誰も何もしてこなかったということは、本当にただの実験をするためだけのつもりなんだろうか…。
不自然なまま、地下道を通らされて、地上の出口から研究所の敷地に出る。
そのまま、高い金網のフェンスの扉を開けられて、外に出された。

…監視がいなくなっても、ため息ついた俺を見て、まだ引き攣ってるのを見ると、忘れてると思うしかなかった…。
「…送るよ。」
「…え?」
「…道知らないだろ。」
「……。」
さすがに、言ったことに対してはそうだと分かってはいるらしい。ただそれでもまだ、怯えてるような感じが抜けない。

あの階段まで歩く間も、何も言わずに後ろをついてきた。
…あの流れで知らない男が一緒にいるんだから当然といえば当然かもしれない。何があったのかも覚えてない可能性すらある。

そこで俺が考えたのは…。
距離を置くこと。今まで通り一緒にはいられないかもしれないと思ったこと。
ここまでついてくるのは、俺を信用しているからなんてものじゃないし、きっとあの薬を全部飲んだあとで、俺のことを完全に忘れていて、怯えている…。

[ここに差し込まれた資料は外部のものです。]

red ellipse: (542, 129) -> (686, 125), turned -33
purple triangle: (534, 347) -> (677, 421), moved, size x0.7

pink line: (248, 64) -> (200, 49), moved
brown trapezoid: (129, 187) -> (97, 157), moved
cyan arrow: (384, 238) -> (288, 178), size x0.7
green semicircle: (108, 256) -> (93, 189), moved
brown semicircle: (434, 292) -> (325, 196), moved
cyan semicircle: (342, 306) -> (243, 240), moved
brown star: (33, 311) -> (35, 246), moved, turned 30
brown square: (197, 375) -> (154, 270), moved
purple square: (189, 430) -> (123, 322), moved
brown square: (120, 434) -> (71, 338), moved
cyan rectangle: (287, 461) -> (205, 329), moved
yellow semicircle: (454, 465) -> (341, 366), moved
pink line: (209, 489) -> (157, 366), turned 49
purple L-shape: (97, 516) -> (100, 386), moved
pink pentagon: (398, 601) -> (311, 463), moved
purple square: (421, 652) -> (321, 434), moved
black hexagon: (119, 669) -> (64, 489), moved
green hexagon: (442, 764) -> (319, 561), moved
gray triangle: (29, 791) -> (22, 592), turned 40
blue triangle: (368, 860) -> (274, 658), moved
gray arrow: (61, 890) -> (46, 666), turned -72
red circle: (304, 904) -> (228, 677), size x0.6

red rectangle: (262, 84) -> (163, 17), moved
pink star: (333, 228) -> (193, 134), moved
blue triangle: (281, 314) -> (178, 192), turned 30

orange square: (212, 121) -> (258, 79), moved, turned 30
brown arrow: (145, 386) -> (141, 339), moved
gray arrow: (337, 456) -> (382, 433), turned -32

だから敢えて、帰すときは、もう着いては来るなと言った。思い出させるようなこともしなかった。
思い出したければあの二人にでも聞いてるだろうから…。


……その時はそう思ってたのに。

「…思い出そうとしてたのかな…。」
俺は何やってんだ…。
「一人でいなくなっちゃうなんてね…。」
あんまり結蓮がうるさいから様子を見に来たら、いなくなってた…。

一人で歩いたら危ないって言い聞かせたのも、もう半分忘れてるってことなんだろう。
記憶の齟齬に絶えられなくなったのか…。
もしかしたら、俺のことは忘れても、いた場所は覚えてて、そこに行こうとしていたのか…。
もしそうだとしたら、行きそうな場所を調べれば見つかりそうではある。

ただ…時間。
狂った人間の活動には時間はそこまで関係ないとは言えど、もう暗くなる…。出た先でどういう目に合ってるかはわからなかった。

そして、あの噂にあった、副作用の話。
精神的に不安定に…。
いなくなったのは、もしかするとそれが原因だったのかもしれない。
じゃあ尚更、一人にしておくべきじゃなかったと思う。

……そういうときにいつも縋っていた存在の記憶を無くしているのだから……。


夜のゲーセンを回る。
知っているところは全部回るつもりで。
それらしい人影が紛れてないかを、行かなそうなところ以外の全部のエリアで確かめて回った…。

…思い当たる二つを捜し回って、とうとう見つからなかった。
知っているところといえば、もうあと一つしか無い。
大型の、地上と地下にフロアがある、かなり広い場所。地下にはメダルゲームがあって、地上はアーケードゲームのエリア。
そんなところで果たして見つかるのかどうかは正直怪しいところだったが、あとここを探していなかったら、何処か別の場所にいるか、危ない目に遭わされているか、もういなくなっているか…。

考えたくないことを考えかけて、すぐそのビルの一階に目をやった。
黒い天井に明るい電球が張り巡らされていて、広さがかなりある。

…この中だったら、まだいるんじゃないか…。